Terrible reporting in a weird week for NASA

The headlines have been crazy: "Report: Obama May Merge NASA, Pentagon Space Programs" in this version on Fox News. There are even more sensational examples... none of them with a basis in reality.
It all started with a Bloomberg News item saying the Obama administration might turn the mission of launching NASA's Orion capsule from the planned Ares I over to "military rockets" - the Atlas or Delta EELVs - " because military rockets may be cheaper and ready sooner than the space agency's planned launch vehicle." Other outlets picked up on Bloomberg and took it to the point of alleging a "merger" without ever noticing the premise was wrong and that no merger is even being contemplated.

The Bloomberg story as spectacularly uninformed. The Atlas and Delta EELVs are not purely military rockets: NASA can purchase them commercially from United Launch Alliance (ULA) any time they want. EELVs carry commercial satellites and NASA payloads like the GOES series. What NASA would have to pay ULA to do is build a man-rated version, which the Pentagon has no interest in. It's also not clear where NASA and DoD ties need to be closer: they cooperate every day on everything from range operations to the significant military support to shuttle launches to missions like Orbital Express and vehicles like the X-43.

All this came during one of the more bizarre NASA news stories - that Administrator Mike Griffin's wife, among others, was openly lobbying the new Democratic administration to retain the Republican appointee.
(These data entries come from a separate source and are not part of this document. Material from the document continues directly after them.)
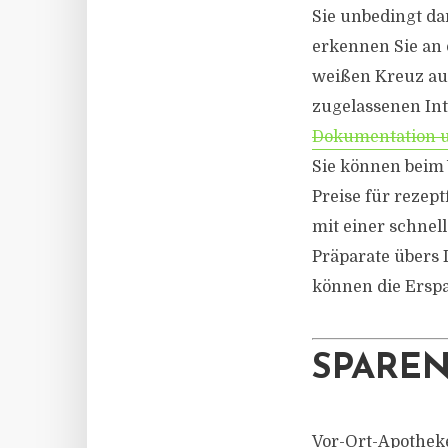
Sie unbedingt dar
erkennen Sie an 
weißen Kreuz auf
zugelassenen Int
Dokumentation u
Sie können beim 
Preise für rezept
mit einer schnell
Präparate übers 
können die Erspa
SPAREN
Vor-Ort-Apotheke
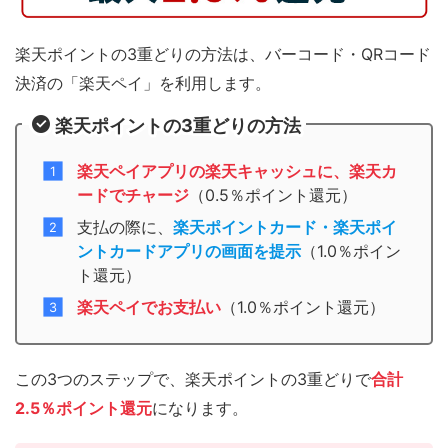
楽天ポイントの3重どりの方法は、バーコード・QRコード
決済の「楽天ペイ」を利用します。
楽天ポイントの3重どりの方法
楽天ペイアプリの楽天キャッシュに、楽天カ
ードでチャージ
（0.5％ポイント還元）
支払の際に、
楽天ポイントカード・楽天ポイ
ントカードアプリの画面を提示
（1.0％ポイン
ト還元）
楽天ペイでお支払い
（1.0％ポイント還元）
この3つのステップで、楽天ポイントの3重どりで
合計
2.5％ポイント還元
になります。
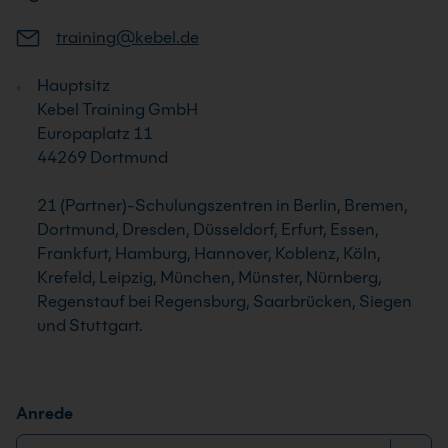
training@kebel.de
Hauptsitz
Kebel Training GmbH
Europaplatz 11
44269 Dortmund
21 (Partner)-Schulungszentren in Berlin, Bremen,
Dortmund, Dresden, Düsseldorf, Erfurt, Essen,
Frankfurt, Hamburg, Hannover, Koblenz, Köln,
Krefeld, Leipzig, München, Münster, Nürnberg,
Regenstauf bei Regensburg, Saarbrücken, Siegen
und Stuttgart.
Anrede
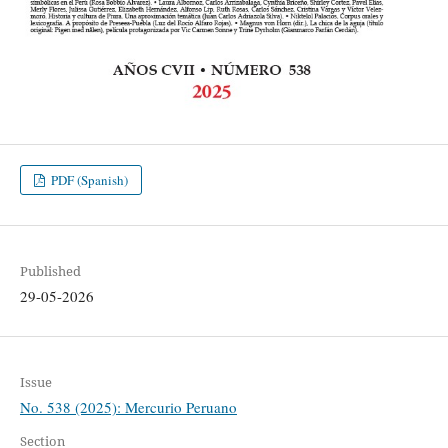
PDF (Spanish)
Published
29-05-2026
Issue
No. 538 (2025): Mercurio Peruano
Section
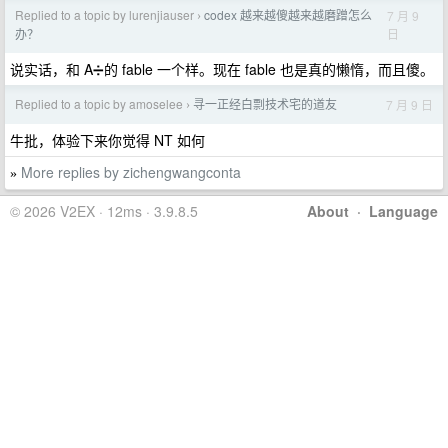
Replied to a topic by lurenjiauser
codex 越来越傻越来越磨蹭怎么
7 月 9
›
日
办？
说实话，和 A➗的 fable 一个样。现在 fable 也是真的懒惰，而且傻。
Replied to a topic by amoselee
寻一正经白剽技术宅的道友
7 月 9 日
›
牛批，体验下来你觉得 NT 如何
More replies by zichengwangconta
»
© 2026 V2EX · 12ms · 3.9.8.5
About
·
Language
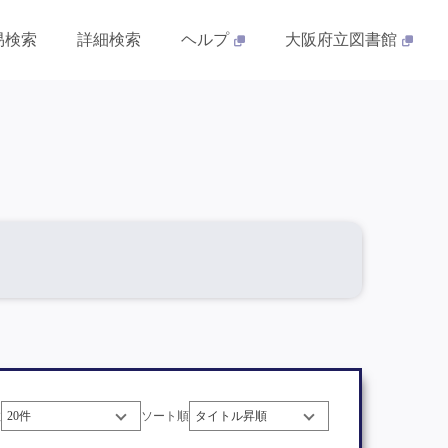
易検索
詳細検索
ヘルプ
大阪府立図書館
数
ソート順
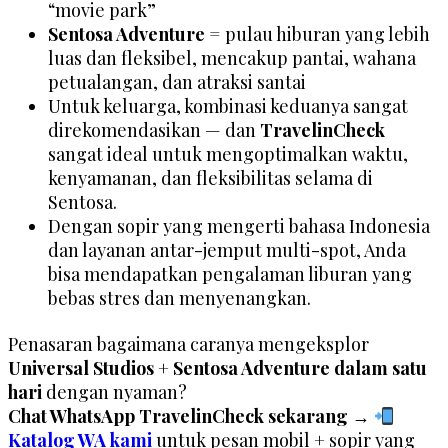
“movie park”
Sentosa Adventure
= pulau hiburan yang lebih
luas dan fleksibel, mencakup pantai, wahana
petualangan, dan atraksi santai
Untuk keluarga, kombinasi keduanya sangat
direkomendasikan — dan
TravelinCheck
sangat ideal untuk mengoptimalkan waktu,
kenyamanan, dan fleksibilitas selama di
Sentosa.
Dengan sopir yang mengerti bahasa Indonesia
dan layanan antar-jemput multi-spot, Anda
bisa mendapatkan pengalaman liburan yang
bebas stres dan menyenangkan.
Penasaran bagaimana caranya mengeksplor
Universal Studios + Sentosa Adventure dalam satu
hari
dengan nyaman?
Chat WhatsApp TravelinCheck sekarang →
Katalog WA kami
untuk pesan mobil + sopir yang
There is even an "internet petition campaign" by another former NASA official, Scott Horowitx, who seems clueless about the fact that Internet petition carry zero weight anywhere in the government (since anyone can just make them up and harvest names from the Internet.)
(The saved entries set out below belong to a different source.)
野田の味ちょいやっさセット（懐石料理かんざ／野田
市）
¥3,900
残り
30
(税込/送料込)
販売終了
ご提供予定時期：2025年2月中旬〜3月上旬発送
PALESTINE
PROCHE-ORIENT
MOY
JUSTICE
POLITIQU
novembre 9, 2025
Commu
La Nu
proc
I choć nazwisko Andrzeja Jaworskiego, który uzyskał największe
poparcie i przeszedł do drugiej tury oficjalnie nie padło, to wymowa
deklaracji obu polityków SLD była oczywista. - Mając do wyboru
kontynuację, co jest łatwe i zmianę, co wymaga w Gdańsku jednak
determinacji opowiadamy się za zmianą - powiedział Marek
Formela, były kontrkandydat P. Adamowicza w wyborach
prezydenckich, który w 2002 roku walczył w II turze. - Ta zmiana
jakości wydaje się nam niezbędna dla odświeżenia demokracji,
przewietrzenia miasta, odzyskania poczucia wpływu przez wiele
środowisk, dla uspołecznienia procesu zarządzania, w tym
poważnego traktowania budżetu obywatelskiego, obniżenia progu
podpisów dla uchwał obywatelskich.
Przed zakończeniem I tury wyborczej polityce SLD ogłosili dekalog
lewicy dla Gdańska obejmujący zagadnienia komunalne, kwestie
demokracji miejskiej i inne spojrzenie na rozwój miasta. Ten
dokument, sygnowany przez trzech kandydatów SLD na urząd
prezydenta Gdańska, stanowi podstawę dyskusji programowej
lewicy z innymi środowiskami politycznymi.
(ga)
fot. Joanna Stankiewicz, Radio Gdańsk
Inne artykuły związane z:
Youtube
Now, SHOULD the new Administration look at replacing the Ares I?
Ares I, based on Shuttle SRB segments, seemed very sensible when proposed. However, it reminds me more and more of the Vanguard booster, which was sold as a simple and affordable solution using existing stages and turned into an entirely new rocket that remained a marginal design even while driving program costs from $20M to $110M (in 1950s dollars). We did eventually make Vanguard work, and the program paid for itself in technical advances, but will Ares I be as fruitful?
It may be Ares I is still the right solution, but a lot has changed since NASA made the original trade studies. Given that plus the way launcher selection affects all other decisions for Constellation, it makes sense to do one more review at this point. A well-funded team including NASA and independent experts should look at Ares compared to man-rated Atlas, Delta, and Falcon solutions. Future contributions to a heavy-lift vehicle for Constellation would be part of the value considerations, but top priority would be to find the optimal Orion launcher based on criteria supporting safety, performance, schedule, and cost objectives.